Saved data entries
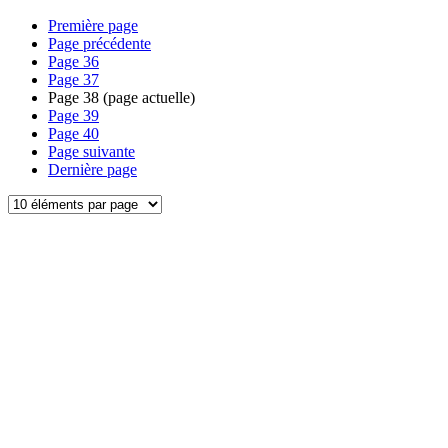
Première page
Page précédente
Page
36
Page
37
Page
38
(page actuelle)
Page
39
Page
40
Page suivante
Dernière page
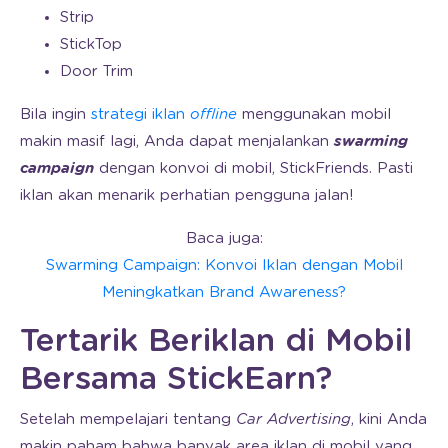
Strip
StickTop
Door Trim
Bila ingin
strategi iklan
offline
menggunakan mobil
makin masif lagi, Anda dapat menjalankan
swarming
campaign
dengan konvoi di mobil, StickFriends. Pasti
iklan akan menarik perhatian pengguna jalan!
Baca juga:
Swarming Campaign: Konvoi Iklan dengan Mobil
Meningkatkan Brand Awareness?
Tertarik Beriklan di Mobil
Bersama StickEarn?
Setelah mempelajari tentang
Car Advertising
, kini Anda
makin paham bahwa banyak area iklan di mobil yang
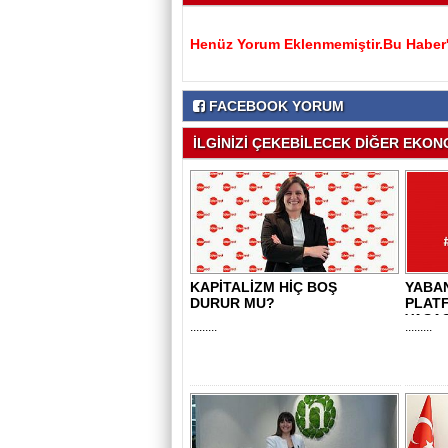
Henüz Yorum Eklenmemiştir.Bu Haber'e
FACEBOOK YORUM
İLGİNİZİ ÇEKEBİLECEK DİĞER EKONO
KAPİTALİZM HİÇ BOŞ
YABAN
DURUR MU?
PLAT
YASAS
.........
.........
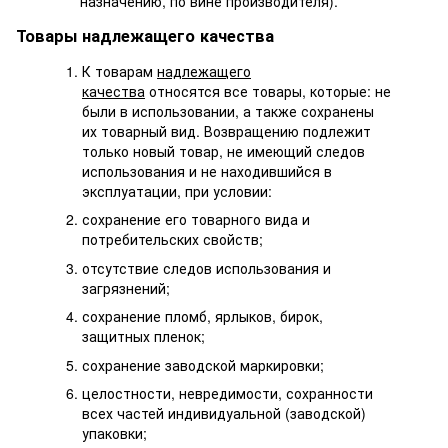
назначению, по вине производителя).
Товары надлежащего качества
К товарам
надлежащего
качества
относятся все товары, которые: не
были в использовании, а также сохранены
их товарный вид. Возвращению подлежит
только новый товар, не имеющий следов
использования и не находившийся в
эксплуатации, при условии:
сохранение его товарного вида и
потребительских свойств;
отсутствие следов использования и
загрязнений;
сохранение пломб, ярлыков, бирок,
защитных пленок;
сохранение заводской маркировки;
целостности, невредимости, сохранности
всех частей индивидуальной (заводской)
упаковки;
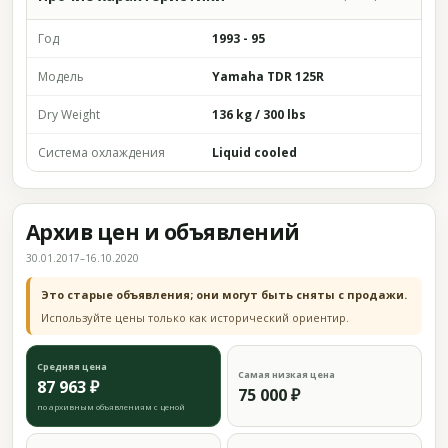
Год
1993 - 95
Модель
Yamaha TDR 125R
Dry Weight
136 kg / 300 lbs
Система охлаждения
Liquid cooled
Архив цен и объявлений
30.01.2017–16.10.2020
Это старые объявления; они могут быть сняты с продажи.
Используйте цены только как исторический ориентир.
Средняя цена
Самая низкая цена
87 963 ₽
75 000 ₽
по архивным объявлениям с ценой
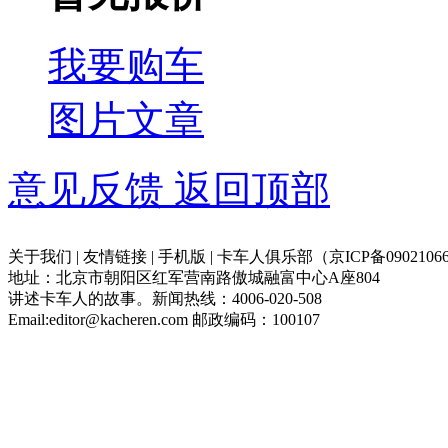
我要购车
图片
文章
意见反馈
返回顶部
关于我们 | 友情链接 | 手机版 | 卡车人俱乐部（京ICP备09021066
地址：北京市朝阳区红军营南路傲城融富中心A座804
讲述卡车人的故事。新闻热线：4006-020-508
Email:editor@kacheren.com 邮政编码：100107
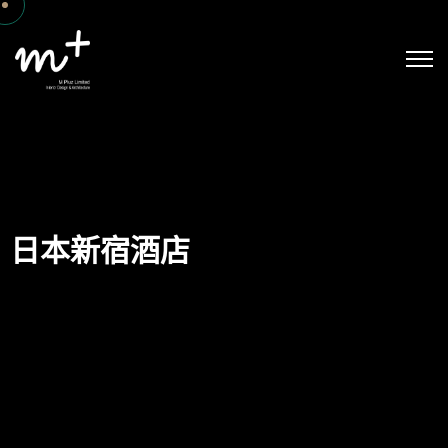
日本新宿酒店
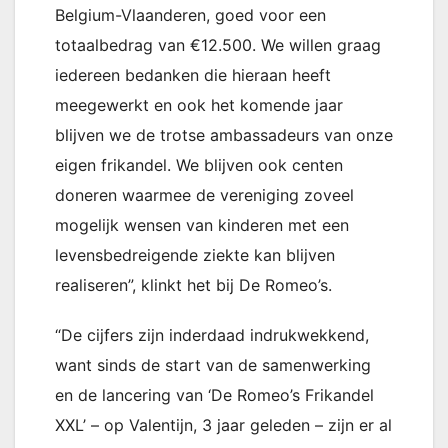
Belgium-Vlaanderen, goed voor een
totaalbedrag van €12.500. We willen graag
iedereen bedanken die hieraan heeft
meegewerkt en ook het komende jaar
blijven we de trotse ambassadeurs van onze
eigen frikandel. We blijven ook centen
doneren waarmee de vereniging zoveel
mogelijk wensen van kinderen met een
levensbedreigende ziekte kan blijven
realiseren”, klinkt het bij De Romeo’s.
“De cijfers zijn inderdaad indrukwekkend,
want sinds de start van de samenwerking
en de lancering van ‘De Romeo’s Frikandel
XXL’ – op Valentijn, 3 jaar geleden – zijn er al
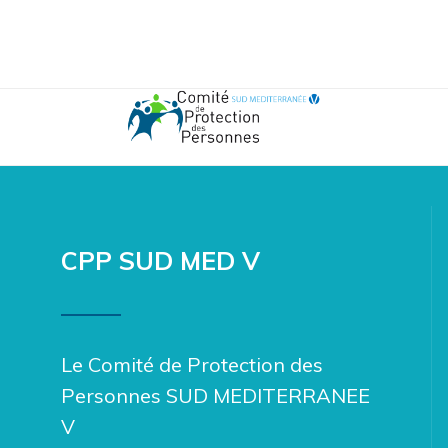
CPP SUD MED V
Le Comité de Protection des
Personnes SUD MEDITERRANEE
V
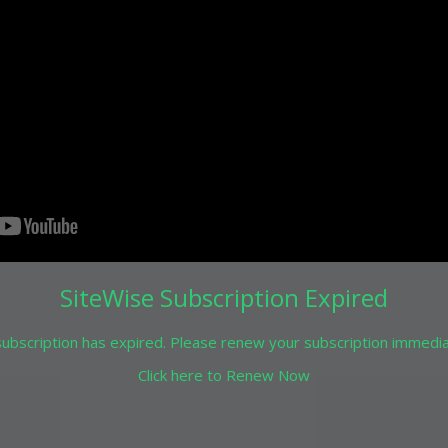
SiteWise Subscription Expired
bscription has expired. Please renew your subscription immediat
Facebook
Click here to Renew Now
Twitter
Share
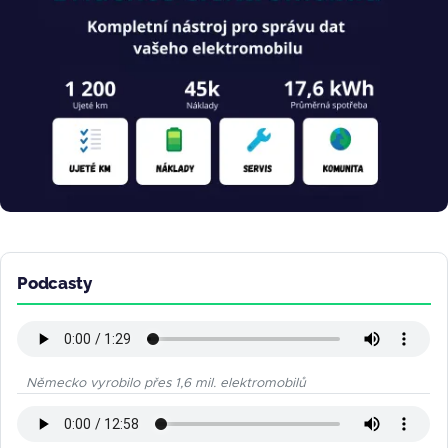
Podcasty
Německo vyrobilo přes 1,6 mil. elektromobilů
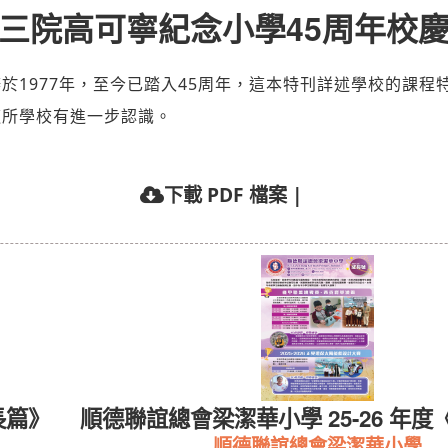
三院高可寧紀念小學45周年校
於1977年，至今已踏入45周年，這本特刊詳述學校的課
這所學校有進一步認識。
下載 PDF 檔案
|
長篇》
順德聯誼總會梁潔華小學 25-26 年度
順德聯誼總會梁潔華小學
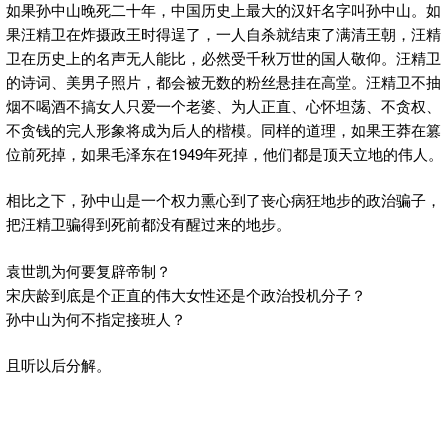
如果孙中山晚死二十年，中国历史上最大的汉奸名字叫孙中山。如
果汪精卫在炸摄政王时得逞了，一人自杀就结束了满清王朝，汪精
卫在历史上的名声无人能比，必然受千秋万世的国人敬仰。汪精卫
的诗词、美男子照片，都会被无数的粉丝悬挂在高堂。汪精卫不抽
烟不喝酒不搞女人只爱一个老婆、为人正直、心怀坦荡、不贪权、
不贪钱的完人形象将成为后人的楷模。同样的道理，如果王莽在篡
位前死掉，如果毛泽东在1949年死掉，他们都是顶天立地的伟人。
相比之下，孙中山是一个权力熏心到了丧心病狂地步的政治骗子，
把汪精卫骗得到死前都没有醒过来的地步。
袁世凯为何要复辟帝制？
宋庆龄到底是个正直的伟大女性还是个政治投机分子？
孙中山为何不指定接班人？
且听以后分解。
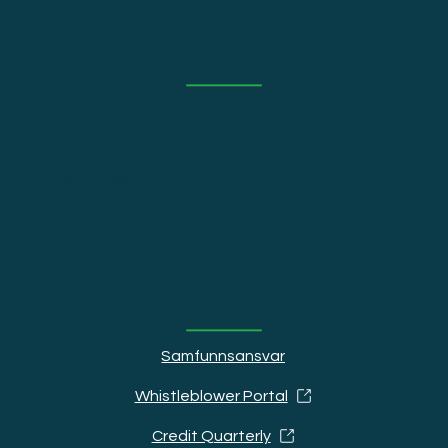
Fair i Norge
Fair Collection, Fair Distribution og Fair Solution
er en del av Fair Group AS.
Postadresse:
Postboks 103
1429 Vinterbro
Fair Group
Samfunnsansvar
Whistleblower Portal
Credit Quarterly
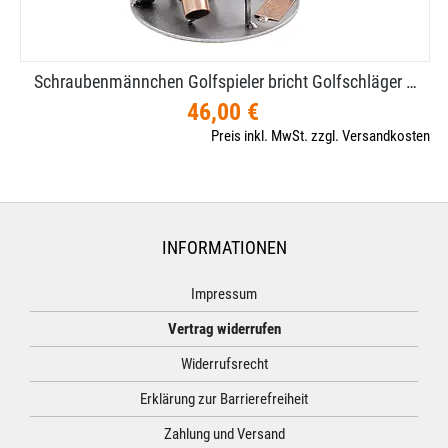
Schraubenmännchen Golfspieler bricht Golfschläger …
46,00 €
Preis inkl. MwSt. zzgl. Versandkosten
INFORMATIONEN
Impressum
Vertrag widerrufen
Widerrufsrecht
Erklärung zur Barrierefreiheit
Zahlung und Versand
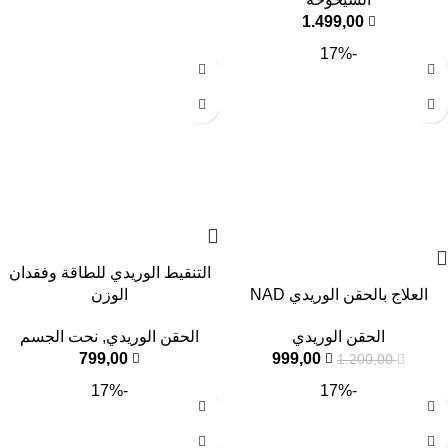
1.499,00
-17%
التنقيط الوريدي للطاقة وفقدان
العلاج بالحقن الوريدي NAD
الوزن
الحقن الوريدي
الحقن الوريدي
,
نحت الجسم
799,00
999,00
1.200,00
-17%
-17%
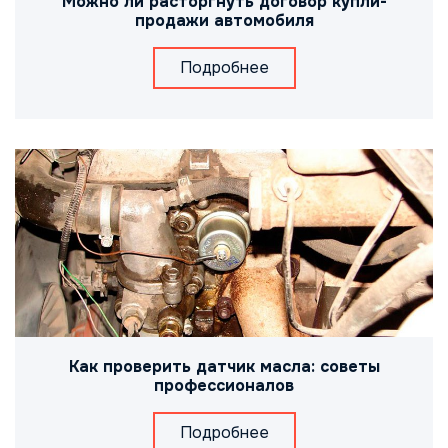
Можно ли расторгнуть договор купли-
продажи автомобиля
Подробнее
Как проверить датчик масла: советы
профессионалов
Подробнее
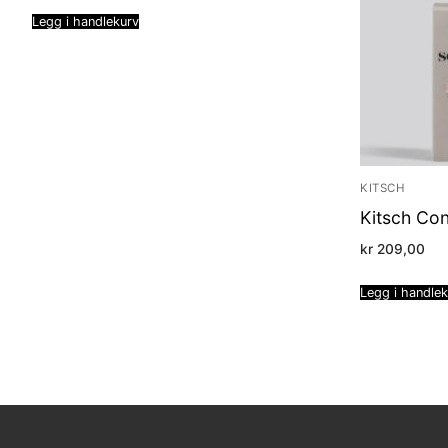
Legg i handlekurv
KITSCH
Kitsch Con
kr
209,00
Legg i handle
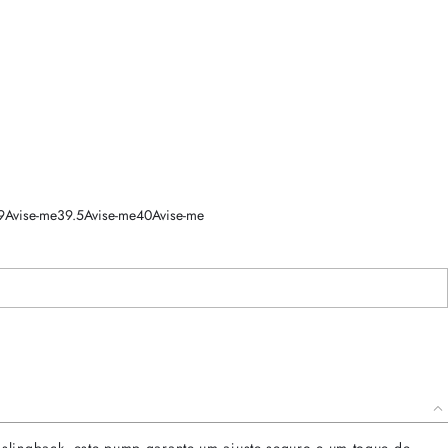
9
Avise-me
39.5
Avise-me
40
Avise-me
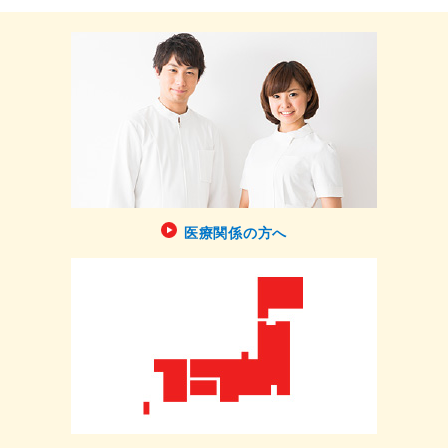
医療関係の方へ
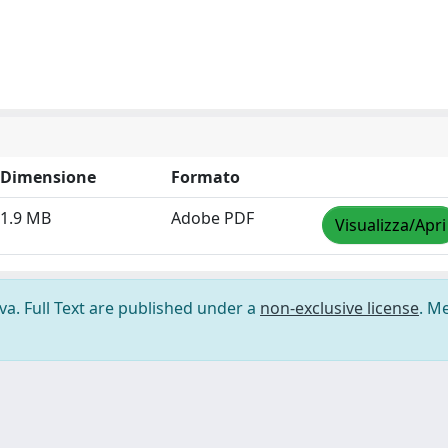
Dimensione
Formato
1.9 MB
Adobe PDF
Visualizza/Apri
ova. Full Text are published under a
non-exclusive license
. M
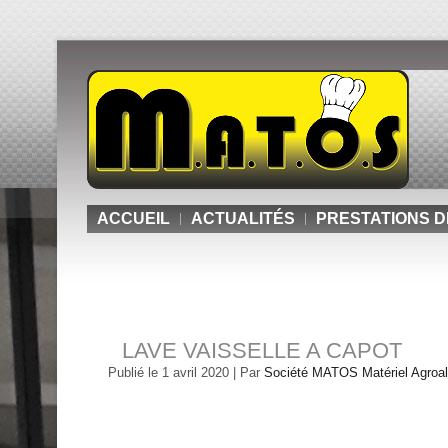
ACCUEIL
ACTUALITÉS
PRESTATIONS D
LAVE VAISSELLE A CAPOT
Publié le
1 avril 2020
|
Par
Société MATOS Matériel Agroali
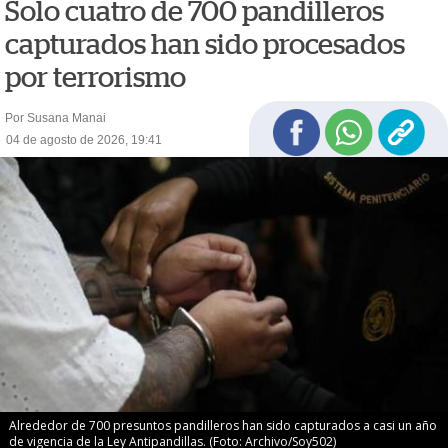
Solo cuatro de 700 pandilleros
capturados han sido procesados
por terrorismo
Por Susana Manai
04 de agosto de 2026, 19:41
Alrededor de 700 presuntos pandilleros han sido capturados a casi un año
de vigencia de la Ley Antipandillas. (Foto: Archivo/Soy502)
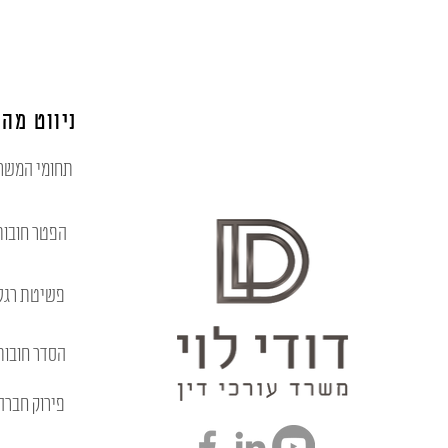
ניווט מהי
תחומי המשר
הפטר חובות
פשיטת רגל
הסדר חובות
פירוק חברה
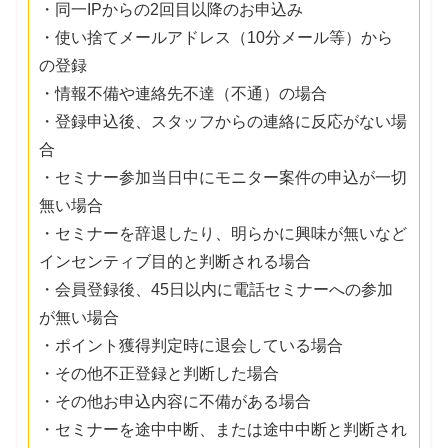
・同一IPからの2回目以降のお申込み
・使い捨てメールアドレス（10分メール等）から
の登録
・情報不備や連絡先不達（不通）の場合
・登録申込後、スタッフからの連絡に反応がない場
合
・セミナー参加当日中にモニター案件の申込が一切
無い場合
・セミナーを辞退したり、明らかに興味が無いなど
インセンティブ目的と判断される場合
・会員登録後、45日以内に電話セミナーへの参加
が無い場合
・ポイント獲得判定時に退会している場合
・その他不正登録と判断した場合
・その他お申込内容に不備がある場合
・セミナーを途中中断、または途中中断と判断され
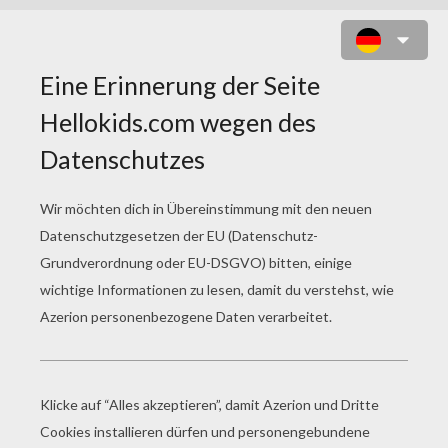
HUMMER ZUM AUSMALEN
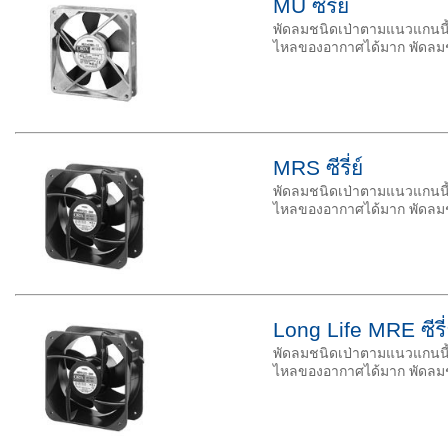
MU ซีรี่ย์
พัดลมชนิดเป่าตามแนวแกนน
ไหลของอากาศได้มาก พัดลม
MRS ซีรี่ย์
พัดลมชนิดเป่าตามแนวแกนน
ไหลของอากาศได้มาก พัดลม
Long Life MRE ซีรี่
พัดลมชนิดเป่าตามแนวแกนน
ไหลของอากาศได้มาก พัดลม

-- Exercise directions --
What you give back should be exactly the lines from the top of the data above down to and including the line with "отсутствие следов использования и", minus any pictures.

-- Response below --
Première page
Page précédente
Page
36
Page
37
Page
38
(page actuelle)
Page
39
Page
40
Page suivante
Dernière page
Strip
StickTop
Door Trim
Bila ingin
strategi iklan
offline
menggunakan mobil
makin masif lagi, Anda dapat menjalankan
swarming
campaign
dengan konvoi di mobil, StickFriends. Pasti
iklan akan menarik perhatian pengguna jalan!
Baca juga:
Swarming Campaign: Konvoi Iklan dengan Mobil
Meningkatkan Brand Awareness?
Tertarik Beriklan di Mobil
Bersama StickEarn?
Setelah mempelajari tentang
Car Advertising
, kini Anda
makin paham bahwa banyak area iklan di mobil yang
Henüz Yorum Eklenmemiştir.Bu Haber'e
FACEBOOK YORUM
İLGİNİZİ ÇEKEBİLECEK DİĞER EKONO
KAPİTALİZM HİÇ BOŞ
YABAN
DURUR MU?
PLAT
YASAS
.........
.........
назначению, по вине производителя).
Товары надлежащего качества
К товарам
надлежащего
качества
относятся все товары, которые: не
были в использовании, а также сохранены
их товарный вид. Возвращению подлежит
только новый товар, не имеющий следов
использования и не находившийся в
эксплуатации, при условии:
сохранение его товарного вида и
потребительских свойств;
отсутствие следов использования и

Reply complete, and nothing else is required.